# Fire in Cornwall, NY



## derekleffew (Jan 17, 2012)

Businesses lost during industrial park fire - YNN, Your News Now


> "I feel terrible for these people, it's gone," said Shelley Gray, a local business owner.
> Shelley Gray owns Centerline Studios, a company that designs sets for broadway shows. As of 2:00 pm on Sunday her business was one of the two left standing.
> "We've got all our materials in there, it's really hard," said Gray.



Crews still at scene of Cornwall fire - YNN, Your News Now

Costume Armor shares the, threatened?, building?

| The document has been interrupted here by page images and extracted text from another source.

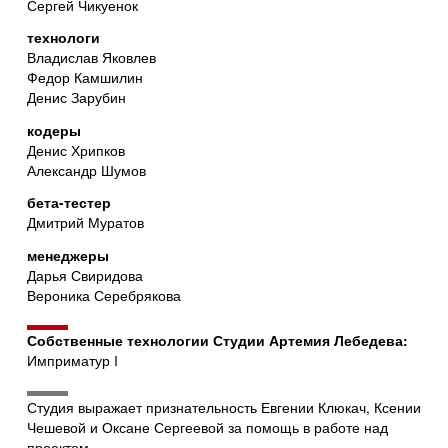
Сергей Чикуенок
технологи
Владислав Яковлев
Федор Камшилин
Денис Зарубин
кодеры
Денис Хрипков
Александр Шумов
бета-тестер
Дмитрий Муратов
менеджеры
Дарья Свиридова
Вероника Серебрякова
Собственные технологии Студии Артемия Лебедева:
Имприматур I
Студия выражает признательность Евгении Клюкач, Ксении
Чешевой и Оксане Сергеевой за помощь в работе над
проектом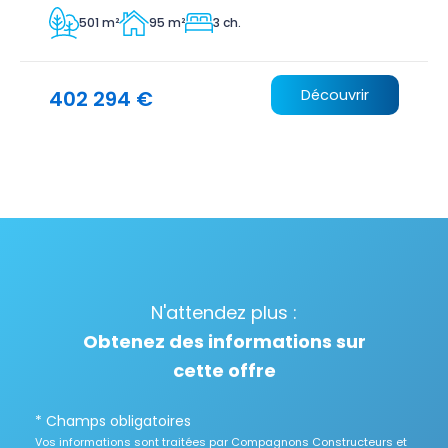
501 m²
95 m²
3 ch.
402 294 €
Découvrir
N'attendez plus :
Obtenez des informations sur
cette offre
* Champs obligatoires
Vos informations sont traitées par Compagnons Constructeurs et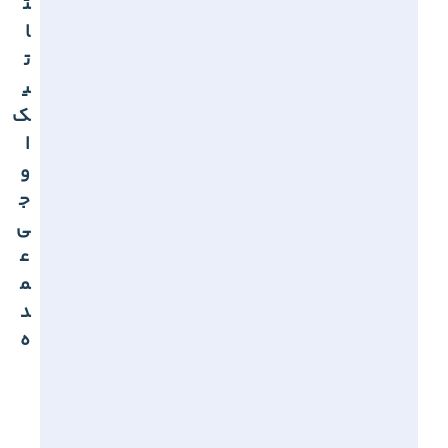
ت
ا
ت
ی
ک
ا
و
ج
ی
ع
م
د
ه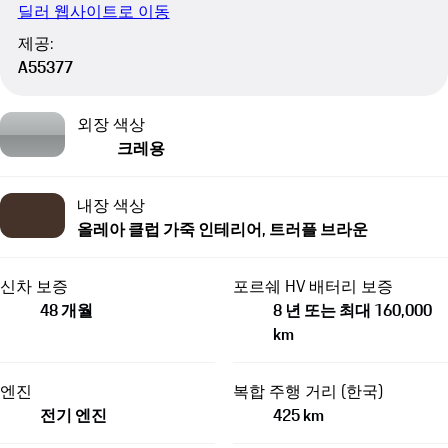
딜러 웹사이트로 이동
제공:
A55377
외장 색상
크레용
내장 색상
올레아 클럽 가죽 인테리어, 트러플 브라운
신차 보증
포르쉐 HV 배터리 보증
48 개월
8 년 또는 최대 160,000
km
엔진
복합 주행 거리 (한국)
전기 엔진
425 km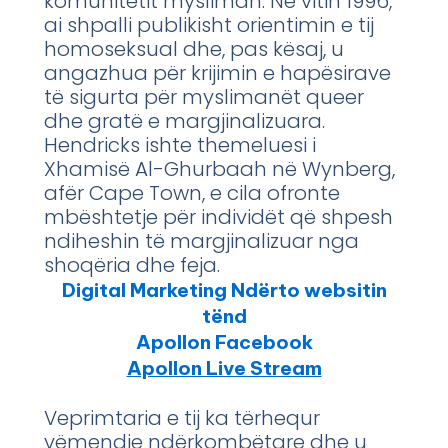
komunitetit mysliman. Në vitin 1996,
ai shpalli publikisht orientimin e tij
homoseksual dhe, pas kësaj, u
angazhua për krijimin e hapësirave
të sigurta për myslimanët queer
dhe gratë e margjinalizuara.
Hendricks ishte themeluesi i
Xhamisë Al-Ghurbaah në Wynberg,
afër Cape Town, e cila ofronte
mbështetje për individët që shpesh
ndiheshin të margjinalizuar nga
shoqëria dhe feja.
Digital Marketing Ndërto websitin
tënd
Apollon Facebook
Apollon Live Stream
Veprimtaria e tij ka tërhequr
vëmendje ndërkombëtare dhe u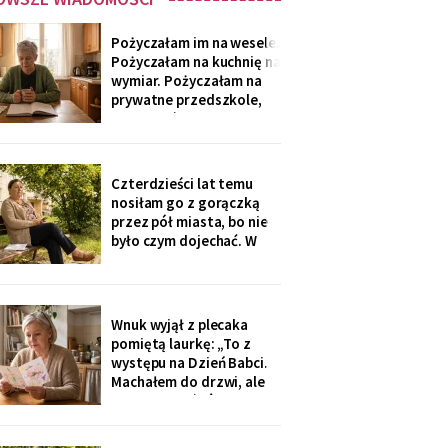
Pożyczałam im na wesele.
Pożyczałam na kuchnię na
wymiar. Pożyczałam na
prywatne przedszkole,
„bo Kubuś jest wrażliwy".
W zeszłym tygodniu
pierwszy raz w życiu to ja
poprosiłam o pożyczkę -
Czterdzieści lat temu
na okulary progresywne -
nosiłam go z gorączką
i usłyszałam, że „trzeba
przez pół miasta, bo nie
było sobie
było czym dojechać. W
zeszły wtorek
poprosiłam, żeby
podwiózł mnie na
prześwietlenie biodra.
Wnuk wyjął z plecaka
„Mamo, od tego jest
pomiętą laurkę: „To z
teraz taksówka dla
występu na Dzień Babci.
seniorów, zamów sobie".
Machałem do drzwi, ale
Zamówiłam - kierowca
nie przyszłaś". Żadnego
poczekał
zaproszenia nie
dostałam - przedszkole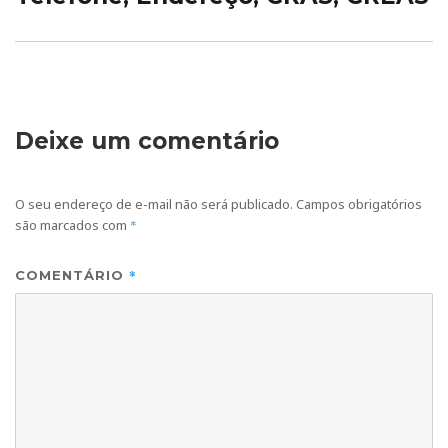
Deixe um comentário
O seu endereço de e-mail não será publicado.
Campos obrigatórios
são marcados com
*
*
COMENTÁRIO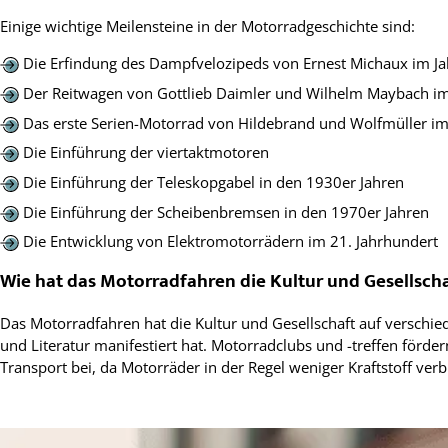
Einige wichtige Meilensteine in der Motorradgeschichte sind:
Die Erfindung des Dampfvelozipeds von Ernest Michaux im J
Der Reitwagen von Gottlieb Daimler und Wilhelm Maybach im
Das erste Serien-Motorrad von Hildebrand und Wolfmüller im
Die Einführung der viertaktmotoren
Die Einführung der Teleskopgabel in den 1930er Jahren
Die Einführung der Scheibenbremsen in den 1970er Jahren
Die Entwicklung von Elektromotorrädern im 21. Jahrhundert
Wie hat das Motorradfahren die Kultur und Gesellscha
Das Motorradfahren hat die Kultur und Gesellschaft auf verschie
und Literatur manifestiert hat. Motorradclubs und -treffen förd
Transport bei, da Motorräder in der Regel weniger Kraftstoff ve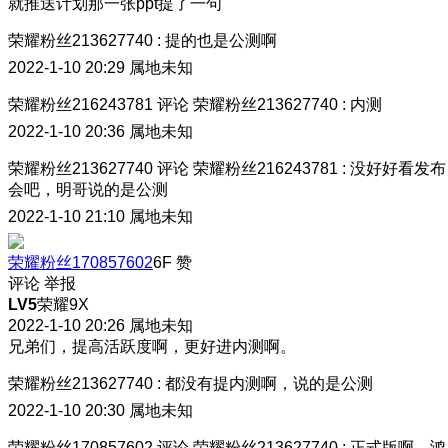
就推送计划那一张ppt提了一句
荣耀粉丝213627740
:
提的也是公测啊
2022-1-10 20:29
属地未知
荣耀粉丝216243781
评论
荣耀粉丝213627740
:
内测
2022-1-10 20:36
属地未知
荣耀粉丝213627740
评论
荣耀粉丝216243781
:
没好好看发布
会吧，明哥说的是公测
2022-1-10 21:10
属地未知
荣耀粉丝170857602
6F
赞
评论
举报
LV5
荣耀9X
2022-1-10 20:26
属地未知
兄弟们，提高活跃度啊，更好进内测啊。
荣耀粉丝213627740
:
都没有提内测啊，说的是公测
2022-1-10 20:30
属地未知
荣耀粉丝170857602
评论
荣耀粉丝213627740
:
正式版啊，鸿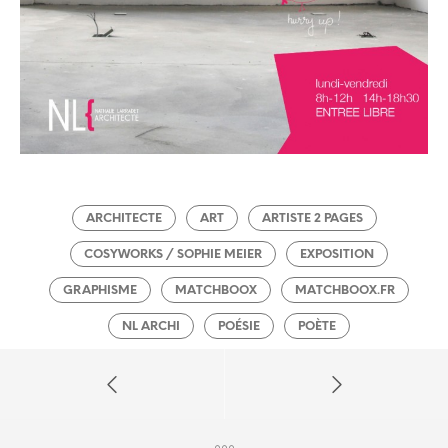
ARCHITECTE
ART
ARTISTE 2 PAGES
COSYWORKS / SOPHIE MEIER
EXPOSITION
GRAPHISME
MATCHBOOX
MATCHBOOX.FR
NL ARCHI
POÉSIE
POÈTE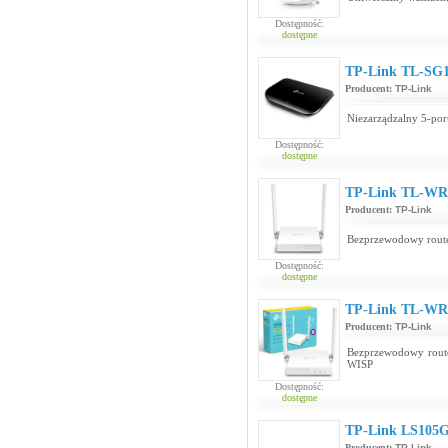
Dostępność:
dostępne
TP-Link TL-SG
Producent:
TP-Link
Niezarządzalny 5-por
Dostępność:
dostępne
TP-Link TL-WR
Producent:
TP-Link
Bezprzewodowy route
Dostępność:
dostępne
TP-Link TL-WR
Producent:
TP-Link
Bezprzewodowy router
WISP
Dostępność:
dostępne
TP-Link LS105
Producent:
TP-Link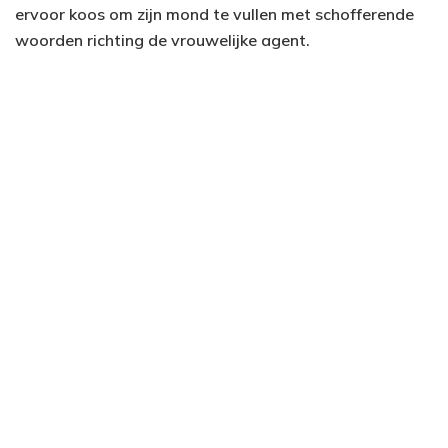
ervoor koos om zijn mond te vullen met schofferende
woorden richting de vrouwelijke agent.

*BrianWolfe*, are you okay?


----------



## SteveB (Jan 18, 2012)

From local buzz and the SML, Costume Armour was OK. It was Scenic Art Studios, AKA Joe Forbes shop that was totaled (among other businesses).

It's a Local 829 scenic artist shop, though my wife told me she thinks he still had the Norwalk, CT. shop open as well.


----------



## Footer (Jan 18, 2012)

Wow. That looks rather horrible. Hopefully they can find some other shop space and get their guys back up and working soon. Glad no one was in the building when it happened. 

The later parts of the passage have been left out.